A solution to the rural care crisis might be about two hours away, where a handful of women sat in a circle for a prenatal group meeting at The Farm Midwifery Center, a storied place in Summertown, Tennessee, that’s more than a half-century old. Midwife Corina Fitch led discussions and gave them individual checkups.

“This is the perfect place for me,” said pregnant mom Betsy Baarspul of Nashville, whose first child was born in an emergency C-section in a hospital. “It feels like you’re held in a way.”

Some states and communities are taking steps to create more free-standing birth centers. Connecticut Gov. Ned Lamont recently signed legislation that will license such centers to operate as an alternative for women with low-risk pregnancies.

Alecia McGregor, who studies health policy and politics at the Harvard T.H. Chan School of Public Health, said midwife-led birth centers “can be a very important solution to lowering costs within the U.S. health care system and improving outcomes.”

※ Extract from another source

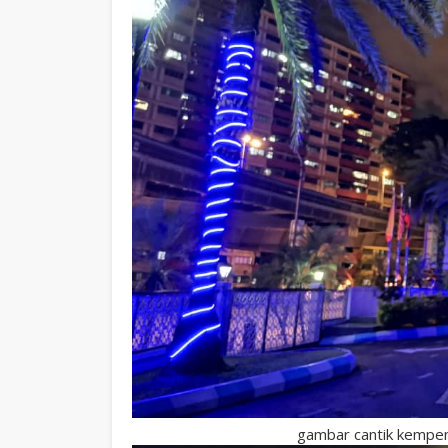
gambar cantik kempen 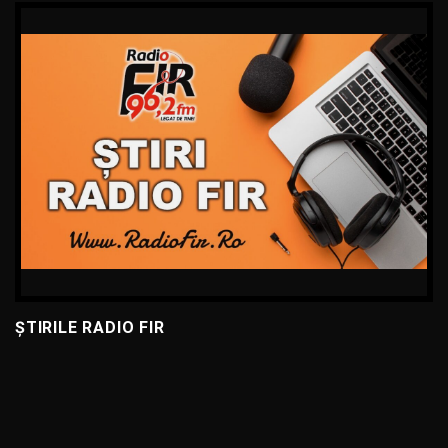
ȘTIRILE RADIO FIR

A report on deliveries at The Farm in its first 40 years showed 5% of clients were transported to the hospital.

Doctors told the AP that rural hospitals will need to be part of the equation, and they believe governments must do more.

Oregon politicians mobilized this summer and considered requesting the help of OB nurses from the U.S. Public Health Service Commissioned Corps, which largely responds to natural disasters and disease outbreaks. While the idea didn’t pan out, the federal service sent experts to Baker City, who recommended several things, including looking into establishing a free-standing birth center.

County commissioner Shane Alderson — the husband of Alisha — said rural communities shouldn’t be stripped of health care options because of their size or the number of low-income people with public insurance.

“That’s not equitable,” he said. “People can’t survive like that.”